Tax Season Is Over, But Did You Ask The Right Questions?

From expenses and timesheets to estimates and invoices, it can be overwhelming to condense an entire year of business into one single meeting with your accountant. Wouldn’t it be great if they were with you all year long monitoring your figures, catching red flags and advising you every step of the way? We think so, and that’s why you should take the opportunity while your accountant is not bogged down in taxes to have a fierce conversation. Go beyond taxes, and discuss these five things to run your business more efficiently.

1.       Cash Is King

Cash flow is the lifeblood of your company and must be monitored closely to keep operations running smoothly.  Many small business owners don’t understand the importance of cash flow or how to monitor it, and that’s where your accountant can come in handy. Try talking to them about the following:

  • Review your budget to identify what unnecessary costs can be cut and how you can make better purchase decisions
  • Evaluate your pricing policies according to industry averages; you may be undercharging and leaving money on the table
  • Discuss collection policies so you’ll get cash from sales faster and easier

2.       Lock Down Your Expense Control

Managing expenses is easier said than done, but one of the best methods for approaching expense control is the mirror technique. This approach examines the growth or decline of sales over a specific period of time and adjusts operating expenses accordingly. For example, if a company’s sales were to decrease by 25 percent during the projected period, operating expenses should also decrease by 25 percent. In order to remain sustainable and flourish into the future, business owners must work with their accountants on a recurring basis to manage these expenses properly.

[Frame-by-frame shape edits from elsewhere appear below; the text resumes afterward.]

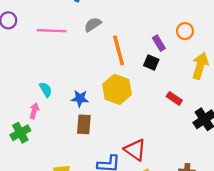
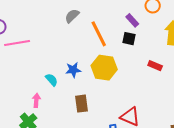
pink line: (52, 31) -> (17, 43), moved
cyan semicircle: (46, 90) -> (52, 80), moved
blue star: (80, 98) -> (73, 70), moved

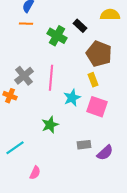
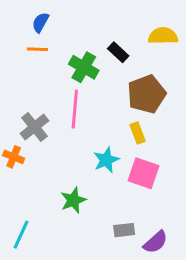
brown pentagon: (99, 54) -> (147, 94), turned 30
pink line: (51, 78) -> (75, 109), moved
cyan line: (15, 148) -> (21, 235), turned -30

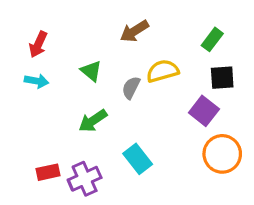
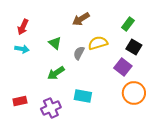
black square: (222, 78) -> (134, 47), turned 35
cyan rectangle: (138, 159) -> (83, 96), turned -42
red rectangle: (48, 172) -> (20, 101), moved

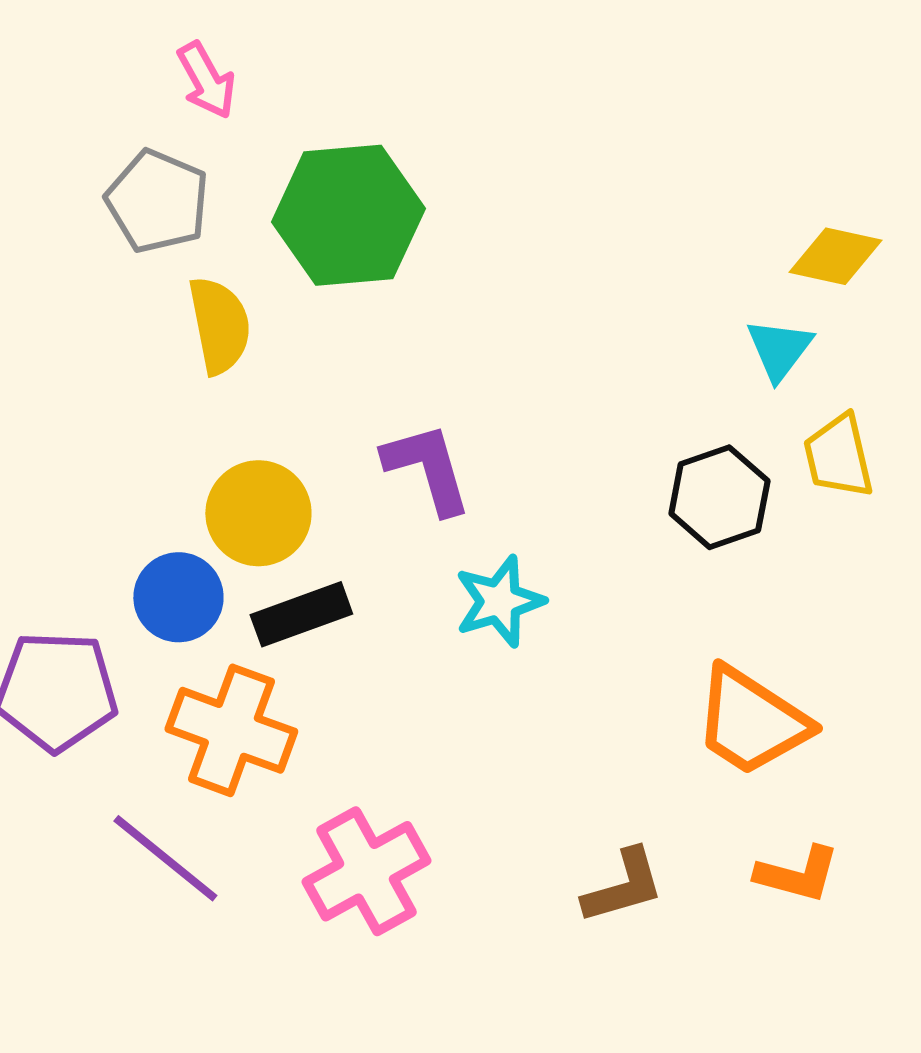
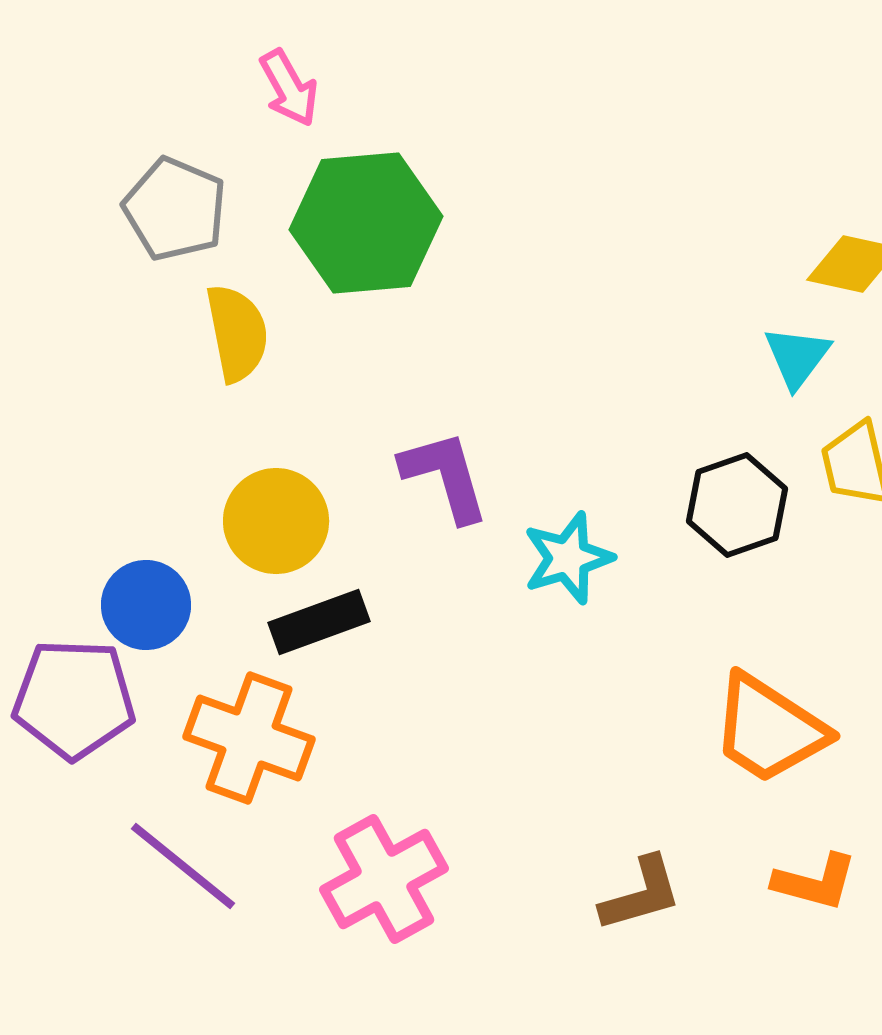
pink arrow: (206, 80) -> (289, 88), moved
blue circle: (178, 597) -> (146, 605), moved
cyan star: (499, 601) -> (568, 558), moved

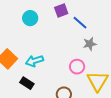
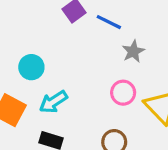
cyan circle: (30, 18) -> (31, 67), moved

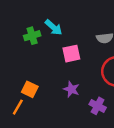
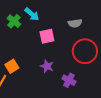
green cross: (32, 36) -> (14, 21), turned -32
orange square: (30, 89) -> (12, 66), turned 32

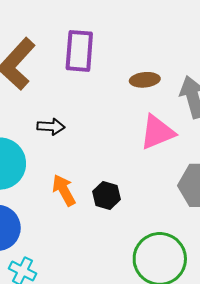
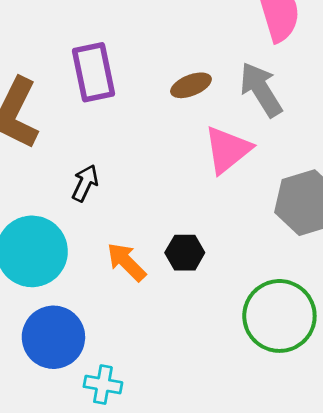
black arrow: (51, 127) -> (85, 183), turned -52

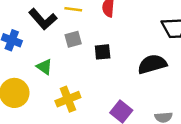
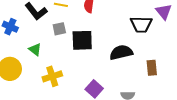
black square: (103, 52) -> (82, 40), size x1.6

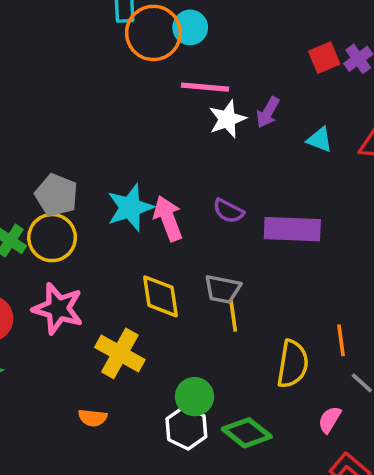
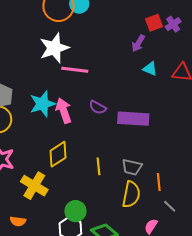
pink line: (205, 87) -> (75, 70), moved
purple arrow: (268, 112) -> (138, 43), moved
white star: (227, 119) -> (54, 48), moved, size x1.4
gray trapezoid: (223, 289) -> (132, 167), moved
yellow diamond: (160, 296) -> (58, 154), turned 64

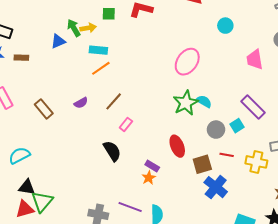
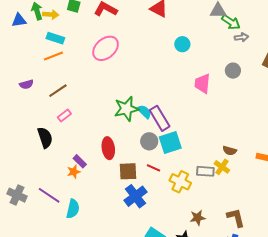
pink ellipse: (187, 62) -> (106, 48), moved
purple rectangle: (253, 107) -> (160, 118), moved
cyan square: (237, 126) -> (170, 142), size x1.6

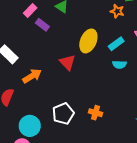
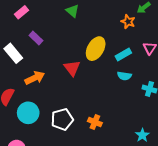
pink rectangle: (30, 11) -> (22, 12), moved
purple rectangle: (42, 25) -> (36, 38), moved
cyan circle: (30, 126) -> (28, 113), moved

3.       Take a Stance on Misfinancing

Mis-financing is defined as borrowing short-term capital to pay for long-term assets. Purchasing equipment, leasehold improvements and other fixed assets with a short-term line of credit drains the cash out of a business and reduces the amount of time the asset has to pay for itself. Correctly matching the term to the useful life of an asset increases the company’s cash flow and frees up the line of credit for seasonal working capital needs. Working with an accountant in the early stages of mis-financing can help to mitigate the debilitating effects it has on a business – saving you time, stress and money in the long run.

4.       Review Inventory Management 

With so much focus on growing revenue, business owners often lose sight of the gradual increases made in their inventory levels. This phenomenon is more apparent in today’s economy due to the extended growth that occurred in the prior 10-year period. Meet with your CPA to streamline inventory tracking methods, prioritize your time and resources, realign with industry standards and create a back-up plan for emergencies. All of these steps will help you find the right balance between inventory and sales, which can drastically increase a business’ available cash.  

5.       Ask About New Technologies

Your accountant most likely has access to a number of SaaS (software-as-a-service) programs that go beyond QuickBooks. Whether it’s a service offering industry average comparisons, online loan applications or expense tracking; the benefits of utilizing new cloud solutions are worth asking your CPA about. These programs enable accountants to quickly identify red flags, pinpoint risk indicators and provide an ongoing plan for improvement – giving business owners the tools they need to succeed and grow today.